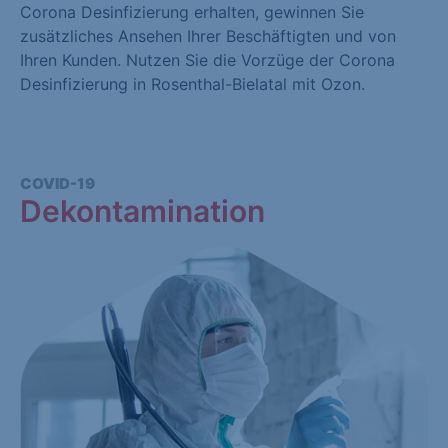
Corona Desinfizierung erhalten, gewinnen Sie
zusätzliches Ansehen Ihrer Beschäftigten und von
Ihren Kunden. Nutzen Sie die Vorzüge der Corona
Desinfizierung in Rosenthal-Bielatal mit Ozon.
COVID-19
Dekontamination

····················

- [TASK TO CARRY OUT]
Set down each entry above word for word, without its pictures.

- [SOLVED PROBLEM]
Corona Desinfizierung erhalten, gewinnen Sie
zusätzliches Ansehen Ihrer Beschäftigten und von
Ihren Kunden. Nutzen Sie die Vorzüge der Corona
Desinfizierung in Rosenthal-Bielatal mit Ozon.
COVID-19
Dekontamination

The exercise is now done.